[Stored data entries]
════

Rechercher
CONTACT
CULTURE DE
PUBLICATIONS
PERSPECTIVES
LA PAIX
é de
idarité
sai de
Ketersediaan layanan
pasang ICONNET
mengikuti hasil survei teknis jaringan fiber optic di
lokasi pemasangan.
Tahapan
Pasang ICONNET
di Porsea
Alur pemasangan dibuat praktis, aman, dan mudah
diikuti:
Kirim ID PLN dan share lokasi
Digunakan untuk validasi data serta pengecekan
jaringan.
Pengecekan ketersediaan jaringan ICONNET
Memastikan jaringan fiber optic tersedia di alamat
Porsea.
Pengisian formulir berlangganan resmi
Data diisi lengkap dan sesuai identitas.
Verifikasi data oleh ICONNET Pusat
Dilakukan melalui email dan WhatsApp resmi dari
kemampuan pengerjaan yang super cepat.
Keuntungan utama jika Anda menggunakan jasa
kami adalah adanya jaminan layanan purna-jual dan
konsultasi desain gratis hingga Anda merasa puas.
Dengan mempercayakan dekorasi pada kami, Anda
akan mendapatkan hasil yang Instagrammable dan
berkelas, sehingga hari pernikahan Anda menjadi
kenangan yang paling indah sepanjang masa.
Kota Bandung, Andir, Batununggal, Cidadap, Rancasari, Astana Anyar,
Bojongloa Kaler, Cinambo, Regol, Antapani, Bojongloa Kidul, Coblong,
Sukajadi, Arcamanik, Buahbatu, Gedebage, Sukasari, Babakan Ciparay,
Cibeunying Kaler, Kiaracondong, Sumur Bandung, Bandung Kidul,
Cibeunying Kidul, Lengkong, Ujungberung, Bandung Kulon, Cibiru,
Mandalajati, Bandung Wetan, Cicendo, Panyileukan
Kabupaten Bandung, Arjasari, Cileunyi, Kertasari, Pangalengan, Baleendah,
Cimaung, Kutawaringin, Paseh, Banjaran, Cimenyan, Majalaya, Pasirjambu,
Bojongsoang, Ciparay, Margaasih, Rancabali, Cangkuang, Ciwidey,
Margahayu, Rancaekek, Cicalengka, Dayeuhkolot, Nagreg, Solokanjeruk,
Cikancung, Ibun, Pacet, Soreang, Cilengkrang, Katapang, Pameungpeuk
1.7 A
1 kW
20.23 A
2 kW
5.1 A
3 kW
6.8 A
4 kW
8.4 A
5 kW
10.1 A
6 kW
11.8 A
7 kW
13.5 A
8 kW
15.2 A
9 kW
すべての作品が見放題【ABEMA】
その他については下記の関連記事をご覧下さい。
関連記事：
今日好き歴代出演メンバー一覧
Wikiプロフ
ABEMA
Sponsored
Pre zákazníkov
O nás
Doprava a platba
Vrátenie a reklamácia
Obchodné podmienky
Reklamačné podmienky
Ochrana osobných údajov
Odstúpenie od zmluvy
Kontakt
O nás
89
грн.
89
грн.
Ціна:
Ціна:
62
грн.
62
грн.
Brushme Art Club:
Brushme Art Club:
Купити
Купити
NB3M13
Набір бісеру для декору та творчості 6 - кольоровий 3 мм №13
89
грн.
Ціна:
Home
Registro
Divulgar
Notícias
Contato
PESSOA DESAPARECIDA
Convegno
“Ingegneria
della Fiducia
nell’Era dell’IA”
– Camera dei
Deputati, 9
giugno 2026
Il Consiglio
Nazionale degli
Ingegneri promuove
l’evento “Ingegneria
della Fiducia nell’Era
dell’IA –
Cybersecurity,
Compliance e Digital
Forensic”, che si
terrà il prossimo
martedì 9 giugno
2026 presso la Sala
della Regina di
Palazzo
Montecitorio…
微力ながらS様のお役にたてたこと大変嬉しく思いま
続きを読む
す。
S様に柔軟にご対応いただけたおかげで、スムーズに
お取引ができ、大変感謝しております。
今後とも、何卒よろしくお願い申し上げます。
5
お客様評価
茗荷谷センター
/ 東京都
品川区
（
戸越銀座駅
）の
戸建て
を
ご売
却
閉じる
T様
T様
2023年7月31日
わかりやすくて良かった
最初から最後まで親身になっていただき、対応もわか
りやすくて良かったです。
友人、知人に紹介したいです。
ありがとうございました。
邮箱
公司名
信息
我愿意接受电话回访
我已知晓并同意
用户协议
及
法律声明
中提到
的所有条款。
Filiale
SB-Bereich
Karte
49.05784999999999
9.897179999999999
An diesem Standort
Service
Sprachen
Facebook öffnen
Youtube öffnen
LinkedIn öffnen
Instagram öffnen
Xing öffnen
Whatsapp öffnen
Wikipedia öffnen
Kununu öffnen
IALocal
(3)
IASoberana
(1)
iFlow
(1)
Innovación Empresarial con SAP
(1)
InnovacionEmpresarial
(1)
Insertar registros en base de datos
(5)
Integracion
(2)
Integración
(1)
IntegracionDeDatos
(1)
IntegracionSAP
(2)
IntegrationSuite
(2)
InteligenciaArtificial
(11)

════

Activity » Go through the data above from its first line and copy each line exactly, stopping once the line with "Dengan mempercayakan dekorasi pada kami, Anda" has been copied.

Output for this exercise »
Rechercher
CONTACT
CULTURE DE
PUBLICATIONS
PERSPECTIVES
LA PAIX
é de
idarité
sai de
Ketersediaan layanan
pasang ICONNET
mengikuti hasil survei teknis jaringan fiber optic di
lokasi pemasangan.
Tahapan
Pasang ICONNET
di Porsea
Alur pemasangan dibuat praktis, aman, dan mudah
diikuti:
Kirim ID PLN dan share lokasi
Digunakan untuk validasi data serta pengecekan
jaringan.
Pengecekan ketersediaan jaringan ICONNET
Memastikan jaringan fiber optic tersedia di alamat
Porsea.
Pengisian formulir berlangganan resmi
Data diisi lengkap dan sesuai identitas.
Verifikasi data oleh ICONNET Pusat
Dilakukan melalui email dan WhatsApp resmi dari
kemampuan pengerjaan yang super cepat.
Keuntungan utama jika Anda menggunakan jasa
kami adalah adanya jaminan layanan purna-jual dan
konsultasi desain gratis hingga Anda merasa puas.
Dengan mempercayakan dekorasi pada kami, Anda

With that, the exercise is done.